I've never order from them before, so this is all new to me.


----------



## KJ1 (Jan 4, 2015)

Anyone got the same error?



jagerstaffel said:


> I've never order from them before, so this is all new to me.


OK


----------



## KJ1 (Jan 4, 2015)

The support system said to me that:- 
Please kindly to know that your order 201xxxx is paid failed, and we cannot receive any payment from you.

Best regards


So, should I make another order?


----------



## Food (Jan 4, 2015)

jagerstaffel said:


> *Maybe because it's the weekend* and there's nobody to handle your order. Though a payment system should be automated ....

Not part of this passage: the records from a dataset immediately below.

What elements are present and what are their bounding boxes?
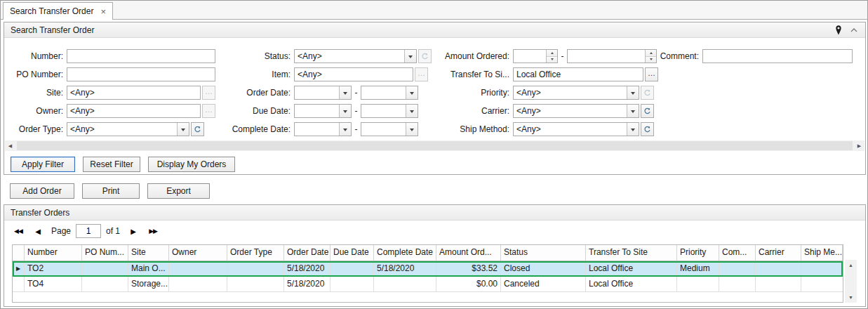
row-selector-cell: ▶ [13, 261, 25, 276]
column-header-number[interactable]: Number [25, 245, 82, 261]
range-separator: - [352, 124, 361, 134]
range-separator: - [558, 51, 567, 61]
order-date-to-select[interactable] [361, 86, 418, 100]
previous-page-button[interactable]: ◀ [29, 223, 46, 239]
item-browse-button[interactable]: … [415, 67, 428, 81]
site-field[interactable]: <Any> [67, 86, 201, 100]
column-header-carrier[interactable]: Carrier [756, 245, 801, 261]
cell-ship-method [801, 261, 843, 276]
column-header-order-type[interactable]: Order Type [227, 245, 284, 261]
cell-due-date [330, 277, 374, 291]
comment-input[interactable] [702, 49, 853, 63]
chevron-down-icon[interactable] [627, 86, 639, 99]
column-header-po-number[interactable]: PO Num... [82, 245, 128, 261]
scroll-left-icon[interactable]: ◀ [5, 140, 15, 151]
complete-date-from-select[interactable] [294, 122, 352, 136]
site-browse-button[interactable]: … [202, 86, 215, 100]
chevron-down-icon[interactable] [406, 123, 418, 136]
column-header-ship-method[interactable]: Ship Me... [801, 245, 843, 261]
amount-ordered-from-spinner[interactable] [513, 49, 558, 63]
tab-close-icon[interactable]: × [100, 7, 106, 16]
due-date-to-value [361, 105, 406, 117]
transfer-orders-panel: Transfer Orders ◀◀ ◀ Page of 1 ▶ ▶▶ Numb… [4, 204, 866, 307]
chevron-down-icon[interactable] [339, 123, 351, 136]
column-header-priority[interactable]: Priority [677, 245, 719, 261]
column-header-order-date[interactable]: Order Date [284, 245, 330, 261]
apply-filter-button[interactable]: Apply Filter [11, 157, 75, 172]
row-selector-header [13, 245, 25, 261]
last-page-button[interactable]: ▶▶ [145, 223, 161, 239]
order-type-refresh-button[interactable] [191, 122, 204, 136]
chevron-down-icon[interactable] [339, 105, 351, 117]
page-number-input[interactable] [76, 224, 101, 238]
spin-down-icon[interactable] [547, 56, 557, 63]
page-count-label: of 1 [104, 226, 122, 236]
column-header-site[interactable]: Site [128, 245, 169, 261]
comment-label: Comment: [639, 51, 702, 61]
po-number-label: PO Number: [6, 70, 67, 79]
spin-up-icon[interactable] [547, 50, 557, 56]
item-value: <Any> [298, 70, 322, 79]
chevron-down-icon[interactable] [404, 50, 416, 63]
complete-date-to-select[interactable] [361, 122, 418, 136]
table-row[interactable]: TO4 Storage... 5/18/2020 $0.00 Canceled … [13, 277, 843, 292]
owner-browse-button[interactable]: … [202, 104, 215, 118]
order-type-value: <Any> [67, 123, 177, 136]
chevron-down-icon[interactable] [406, 86, 418, 99]
first-page-button[interactable]: ◀◀ [10, 223, 27, 239]
column-header-amount-ordered[interactable]: Amount Ord... [436, 245, 501, 261]
chevron-down-icon[interactable] [339, 86, 351, 99]
ship-method-select[interactable]: <Any> [513, 122, 639, 136]
ship-method-refresh-button[interactable] [641, 122, 654, 136]
export-button[interactable]: Export [147, 183, 210, 199]
display-my-orders-button[interactable]: Display My Orders [148, 157, 235, 172]
add-order-button[interactable]: Add Order [10, 183, 74, 199]
status-refresh-button[interactable] [418, 49, 432, 63]
scroll-up-icon[interactable]: ▲ [845, 260, 857, 270]
column-header-transfer-to-site[interactable]: Transfer To Site [586, 245, 677, 261]
chevron-down-icon[interactable] [406, 105, 418, 117]
cell-order-type [227, 261, 284, 276]
priority-select[interactable]: <Any> [513, 86, 639, 100]
transfer-to-site-browse-button[interactable]: … [645, 67, 658, 81]
next-page-button[interactable]: ▶ [125, 223, 142, 239]
chevron-down-icon[interactable] [627, 105, 639, 117]
print-button[interactable]: Print [82, 183, 140, 199]
column-header-comment[interactable]: Com... [719, 245, 756, 261]
current-row-icon: ▶ [16, 266, 20, 272]
column-header-owner[interactable]: Owner [169, 245, 227, 261]
reset-filter-button[interactable]: Reset Filter [83, 157, 140, 172]
order-type-select[interactable]: <Any> [67, 122, 189, 136]
column-header-complete-date[interactable]: Complete Date [374, 245, 436, 261]
po-number-input[interactable] [67, 67, 215, 81]
due-date-from-select[interactable] [294, 104, 352, 118]
hscroll-thumb[interactable] [17, 141, 853, 150]
order-date-from-select[interactable] [294, 86, 352, 100]
scroll-right-icon[interactable]: ▶ [854, 140, 864, 151]
carrier-refresh-button[interactable] [641, 104, 654, 118]
filter-amount-ordered: Amount Ordered: - [432, 48, 657, 64]
order-date-to-value [361, 86, 406, 99]
table-vertical-scrollbar[interactable]: ▲ ▼ [845, 260, 857, 303]
chevron-down-icon[interactable] [177, 123, 189, 136]
due-date-to-select[interactable] [361, 104, 418, 118]
owner-field[interactable]: <Any> [67, 104, 201, 118]
number-input[interactable] [67, 49, 215, 63]
hscroll-track[interactable] [15, 140, 854, 151]
column-header-due-date[interactable]: Due Date [330, 245, 374, 261]
column-header-status[interactable]: Status [501, 245, 586, 261]
table-row[interactable]: ▶ TO2 Main O... 5/18/2020 5/18/2020 $33.… [13, 261, 843, 277]
collapse-panel-icon[interactable] [849, 25, 859, 36]
pin-icon[interactable] [834, 25, 843, 36]
cell-transfer-to-site: Local Office [586, 261, 677, 276]
transfer-to-site-field[interactable]: Local Office [513, 67, 643, 81]
tab-search-transfer-order[interactable]: Search Transfer Order × [3, 2, 113, 20]
chevron-down-icon[interactable] [627, 123, 639, 136]
status-select[interactable]: <Any> [294, 49, 417, 63]
carrier-select[interactable]: <Any> [513, 104, 639, 118]
priority-refresh-button[interactable] [641, 86, 654, 100]
item-field[interactable]: <Any> [294, 67, 413, 81]
filter-horizontal-scrollbar[interactable]: ◀ ▶ [5, 140, 864, 151]
scroll-down-icon[interactable]: ▼ [845, 292, 857, 303]
transfer-to-site-value: Local Office [516, 70, 561, 79]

agree with this guy / never order something though a chinese website on the weekend , also make sure you read the shipping schedules they have .


----------



## samiam144 (Jan 4, 2015)

KJ1 said:


> The support system said to me that:-
> Please kindly to know that your order 201xxxx is paid failed, and we cannot receive any payment from you.
> 
> Best regards
> ...


 
I paid by Tenpay, had no problem, arrived few days ago


----------



## telon22 (Jan 4, 2015)

KJ1 said:


> The support system said to me that:-
> Please kindly to know that your order 201xxxx is paid failed, and we cannot receive any payment from you.
> 
> Best regards
> ...


Yeah try tenpay this time. If your entropay has money you should be able to pay them. If no its no loss after all


----------



## zfreeman (Jan 4, 2015)

It could also be your card's bank has denied being accessed by an unknown establishment.


----------



## telon22 (Jan 4, 2015)

zfreeman said:


> It could also be your card's bank has denied being accessed by an unknown establishment.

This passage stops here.